Earlier in the day, I met with Karen Hammen who is starting a similar program at St. Ignatius High School in San Francisco modelled on a similar program at Brophy Prep in High School in Phoenix. These also are all similar to the founding story of the San Miguel School of Washington DC which started as a program of St. John’s College High School.
I strongly believe that NativityMiguel Schools and the NativityMiguel Coalition amplify a critical message built on three beliefs:
1. All students regardless of gender, race, creed or neighborhood, deserve a quality education.
2. Private, faith-based schools are uniquely position for deliver an academically excellent and holistically formative education that prepares students for success at the next level of education and for professional and personal achievement.
3. Private, faith-based schools in all cities need to remain accessible and relevant options for educating marginalized students from impoverished families in all communities.
NativityMiguel Schools were founded on these beliefs and these beliefs have shaped our model and anchored our mission.
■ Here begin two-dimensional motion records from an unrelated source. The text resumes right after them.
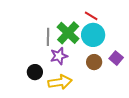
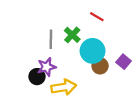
green cross: (68, 33) -> (72, 35), size x0.7
cyan circle: (93, 35) -> (93, 51), moved
purple star: (59, 56) -> (47, 67), moved

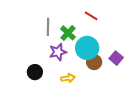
gray line: (51, 39) -> (48, 27), moved
purple star: (47, 67) -> (58, 52), moved
yellow arrow: (64, 87) -> (68, 78), moved, size x0.6

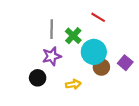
purple star: (58, 52) -> (52, 56), moved

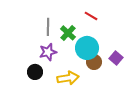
yellow arrow: (73, 84) -> (68, 78), size x1.5

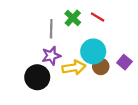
green cross: (68, 33) -> (73, 18), moved
black circle: (35, 72) -> (37, 77), size x1.5
yellow arrow: (68, 78) -> (74, 68), moved

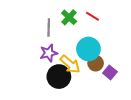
purple square: (124, 62) -> (110, 72), moved
yellow arrow: (74, 68) -> (70, 64), turned 50
black circle: (37, 77) -> (59, 77), moved

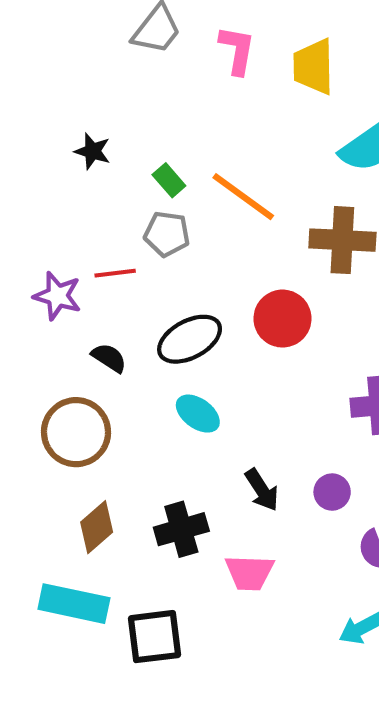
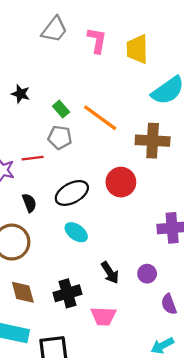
black semicircle: (109, 358) -> (29, 203), turned 36
brown diamond: (97, 527) -> (23, 292), turned -64

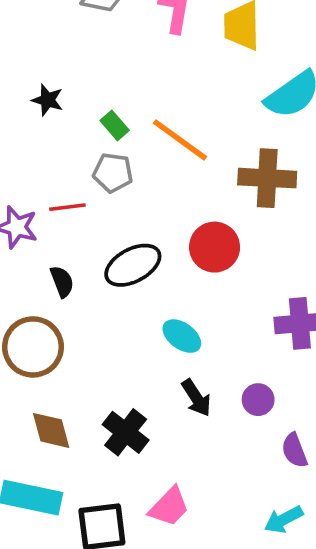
cyan ellipse: (76, 232) -> (182, 336), moved
black cross: (67, 293) -> (126, 432), turned -36
pink trapezoid: (103, 316) -> (169, 507), moved, turned -48

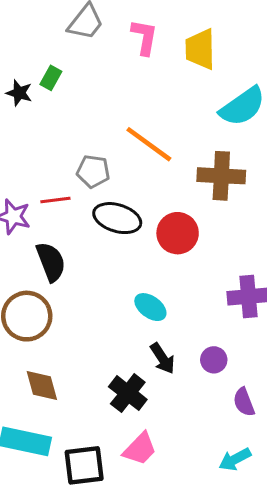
black star: (48, 100) -> (19, 93), moved
green rectangle: (115, 125) -> (51, 78), moved, turned 70
black ellipse: (133, 265) -> (117, 218), moved, turned 45
black semicircle: (62, 282) -> (51, 262), size x1.5
black cross: (126, 432) -> (128, 393), moved

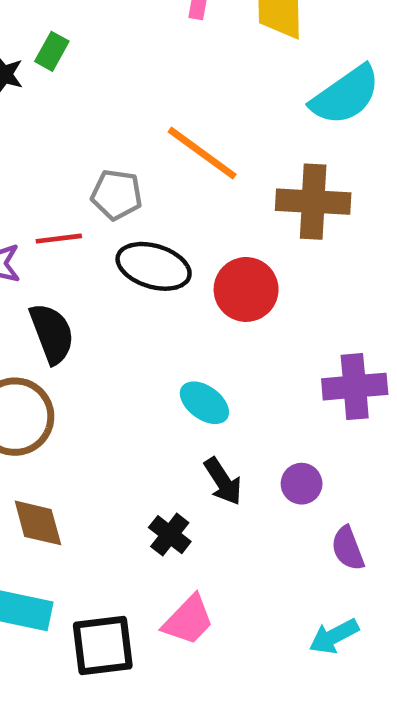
black cross: (128, 393) -> (170, 535), size x0.7

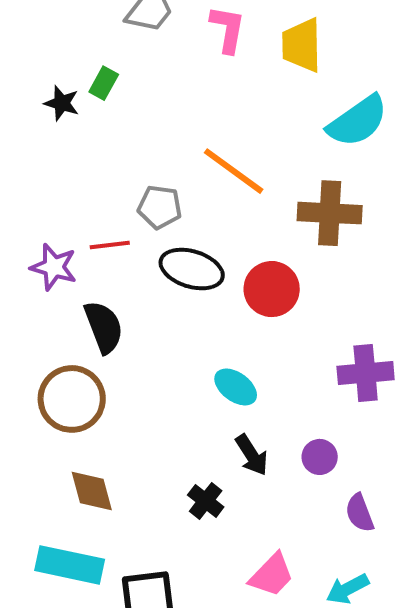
pink trapezoid: (188, 620) -> (272, 575), moved

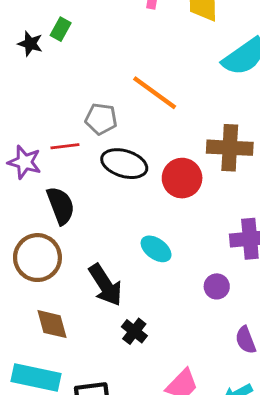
brown cross: (330, 213) -> (230, 148), moved
black arrow: (252, 455) -> (105, 285), moved, size x1.4
purple circle: (320, 457) -> (217, 286), moved

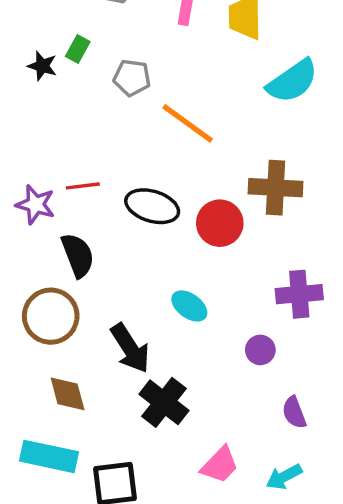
gray pentagon: (101, 119) -> (132, 78), moved
black cross: (134, 331) -> (164, 402), size x1.6

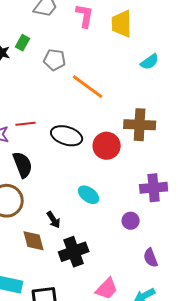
cyan semicircle: (292, 81) -> (150, 62), size x0.6
black arrow: (130, 348) -> (54, 220), size x0.6
brown diamond: (68, 394) -> (34, 241), moved
black cross: (164, 402) -> (74, 252), turned 32

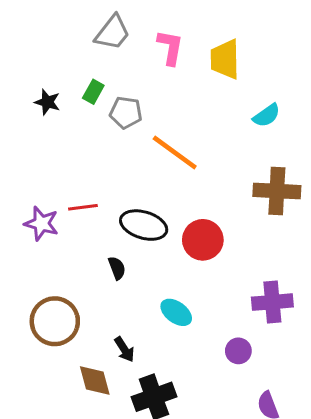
green rectangle: (23, 43) -> (93, 92), moved
brown cross: (140, 125) -> (277, 191), moved
black semicircle: (23, 165) -> (117, 268), moved, size x0.6

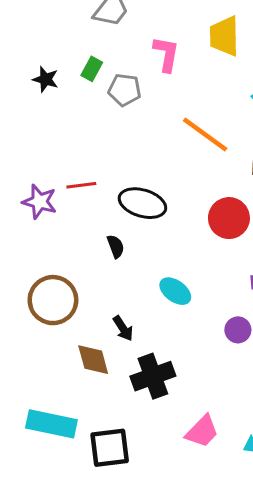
pink L-shape: (170, 47) -> (166, 54), moved
orange line: (175, 152) -> (205, 135), moved
red circle: (203, 240) -> (229, 218), moved

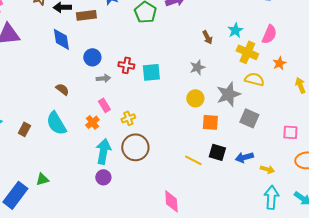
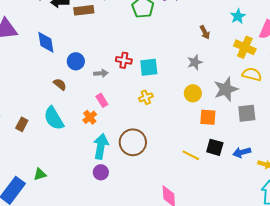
cyan star: (235, 30) -> (238, 16), moved
blue diamond: (61, 39) -> (46, 42), moved
blue circle: (92, 57) -> (76, 61), moved
yellow cross: (128, 118) -> (146, 97), moved
gray square: (249, 118) -> (247, 113), turned -30

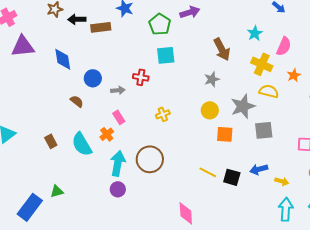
brown arrow: (205, 32) -> (222, 49), size x1.6
cyan square: (149, 67) -> (166, 55), moved
cyan semicircle: (54, 118) -> (82, 144), moved
brown rectangle: (22, 124) -> (51, 141), moved, turned -56
black square: (215, 147) -> (232, 177), moved

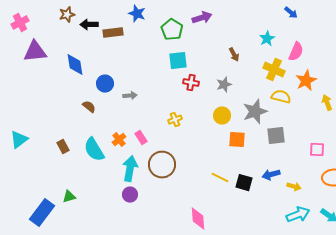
brown arrow: (222, 49) -> (234, 55), size x0.6
orange star: (294, 75) -> (306, 81), size x1.5
red cross: (141, 77) -> (191, 83), moved
pink rectangle: (119, 117) -> (141, 138), moved
cyan arrow: (286, 209) -> (298, 215), turned 65

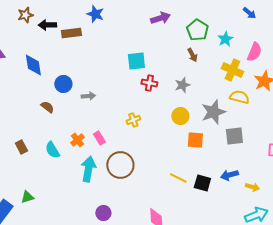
green pentagon: (172, 30) -> (197, 30), moved
cyan semicircle: (94, 150) -> (52, 150), size x0.7
purple circle: (130, 195) -> (103, 213), moved

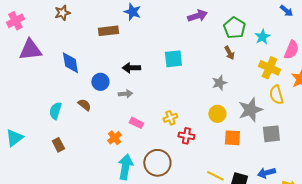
black arrow: (47, 25) -> (131, 68), moved
red cross: (149, 83) -> (186, 136), moved
yellow semicircle: (239, 97) -> (276, 95), turned -120
pink rectangle: (99, 138) -> (136, 123), moved, turned -32
cyan semicircle: (52, 150) -> (55, 111), moved, turned 48

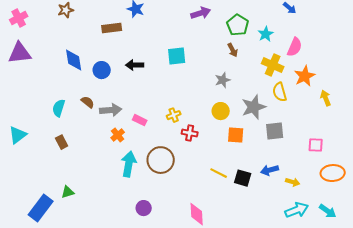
purple triangle: (30, 50) -> (20, 53), moved
blue circle: (100, 82) -> (102, 70), moved
gray arrow: (125, 94) -> (111, 110), moved, size x1.5

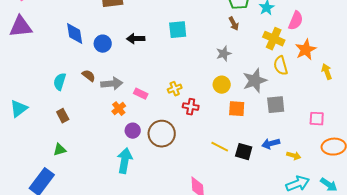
cyan arrow: (129, 164) -> (125, 161), moved
green triangle: (68, 192) -> (60, 150), moved
purple circle: (144, 208) -> (133, 131), moved

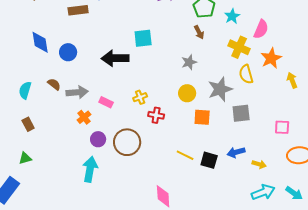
black arrow: (136, 39) -> (115, 58), moved, size x1.5

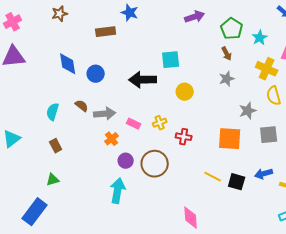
gray star: (189, 62) -> (227, 79), moved
gray star: (220, 89) -> (248, 111), size x0.7
yellow circle: (187, 93) -> (185, 92), moved
yellow cross: (140, 97) -> (160, 123), moved
orange square: (202, 117) -> (230, 139), size x1.4

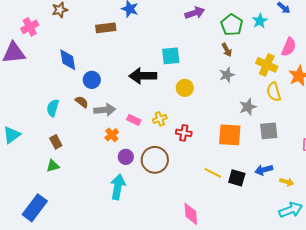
pink cross: (13, 22) -> (30, 27), moved
cyan star: (260, 38) -> (260, 21), moved
blue circle: (96, 74) -> (92, 80), moved
green triangle: (53, 180) -> (53, 166), moved

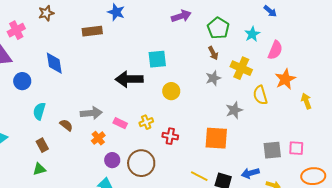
cyan star: (260, 21) -> (252, 34), moved
yellow cross: (267, 65) -> (241, 68), moved
blue circle: (92, 80) -> (22, 81), moved
brown semicircle: (82, 102) -> (66, 125), moved
gray square: (269, 131) -> (272, 150), moved

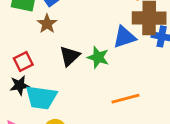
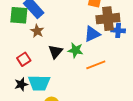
black star: (20, 85) -> (21, 84), moved
orange line: (125, 99) -> (96, 65), moved

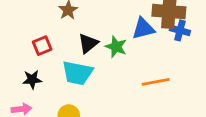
orange line: (96, 65) -> (156, 82), moved
cyan trapezoid: (39, 83) -> (77, 73), moved

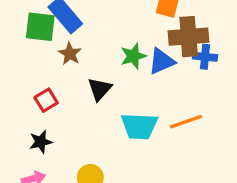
green star: (116, 47) -> (133, 56), moved, turned -30
cyan trapezoid: (77, 73) -> (139, 126), moved

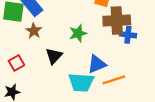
blue triangle: (162, 61) -> (97, 64), moved

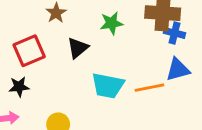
red square: (16, 63) -> (29, 51), size x1.5
blue triangle: (97, 64) -> (178, 70), moved

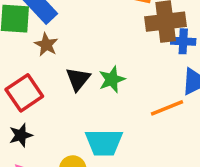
green star: (112, 23) -> (112, 79), moved
cyan trapezoid: (108, 86) -> (104, 142), moved

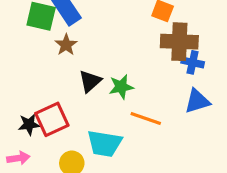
red square: (24, 93) -> (52, 119), moved
orange line: (167, 108) -> (146, 118), moved, turned 32

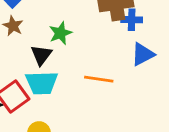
green star: (121, 87) -> (60, 33), moved
cyan trapezoid: (104, 143) -> (42, 83), moved

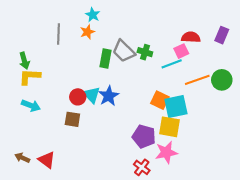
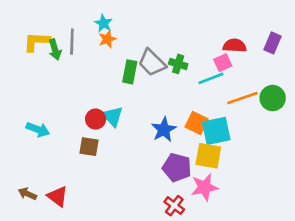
cyan star: (93, 15) -> (103, 23), moved
green arrow: (24, 61) -> (55, 50), moved
yellow L-shape: (30, 77) -> (37, 42), moved
blue star: (109, 96) -> (164, 130), moved

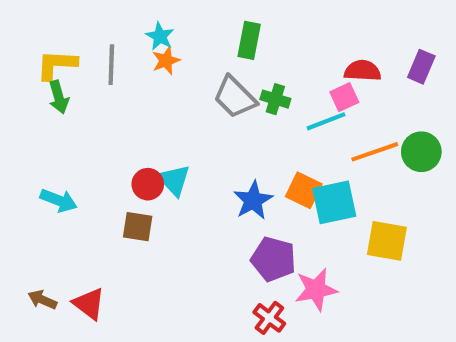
green arrow: (55, 50) -> (59, 97), moved
green rectangle: (130, 72) -> (249, 40), moved
yellow square: (208, 156) -> (387, 241), moved

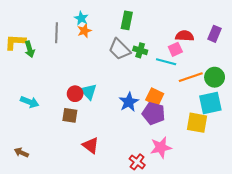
yellow L-shape: (57, 65) -> (15, 42), moved
cyan line: (326, 121) -> (166, 62), turned 36
cyan square: (334, 202) -> (210, 103), moved
purple pentagon: (273, 259) -> (154, 113), moved
red triangle: (89, 304) -> (91, 145), moved

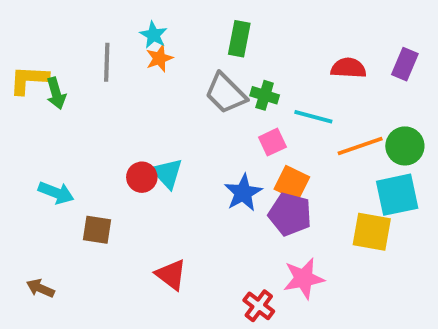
pink square: (175, 49) -> (272, 142), moved
brown square: (70, 115) -> (97, 230), moved

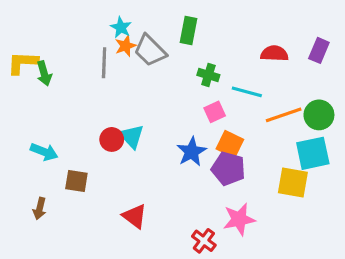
gray line: (107, 62) -> (104, 63), moved
gray trapezoid: (226, 93) -> (150, 50), moved
brown arrow: (40, 288) -> (40, 209), moved, turned -100

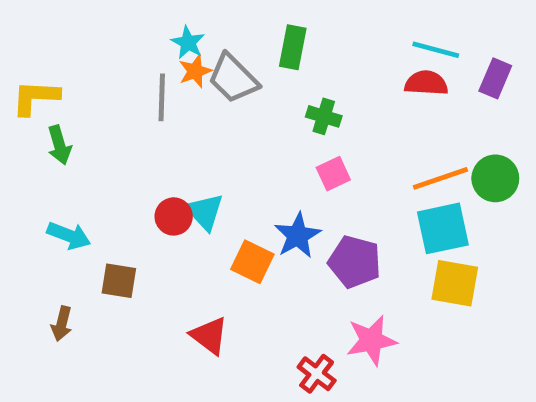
green arrow: (44, 73) -> (59, 145), moved
cyan line: (247, 92) -> (436, 50), moved
orange square: (230, 144) -> (252, 262), moved
cyan square: (313, 153) -> (443, 228), moved

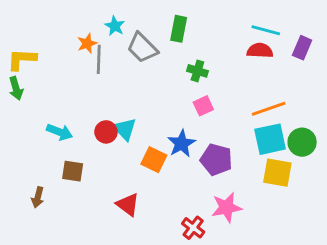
orange star: (195, 71) -> (87, 43), moved
green arrow: (59, 145) -> (16, 88), moved
green circle: (495, 178) -> (302, 142), moved
cyan arrow: (69, 236) -> (60, 132), moved

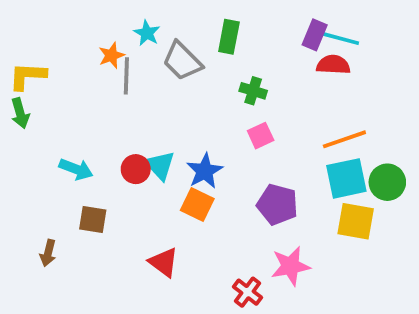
purple rectangle: (302, 48) -> (315, 35), moved
blue star: (182, 144) -> (205, 171), moved

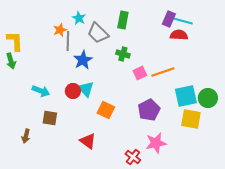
yellow L-shape: (28, 76) -> (15, 41), turned 85
green cross: (253, 91) -> (123, 54), moved
orange line: (344, 139) -> (163, 72), moved
blue star: (205, 171) -> (83, 60), moved
purple pentagon: (277, 205) -> (149, 110), turned 30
These beliefs have driven thousands of committed people from high schools, colleges, corporations, nonprofits, government agencies and neighborhood organizations as well as our schools, who have thoughtfully considered how our schools will thrive, adapt and evolve in the future to stay true to these beliefs.
While our model can change as evident in these new programs, our mission needs to be authentic to its beginnings – sharing our generosity to remain present in the education of the economically-poor and marginalized.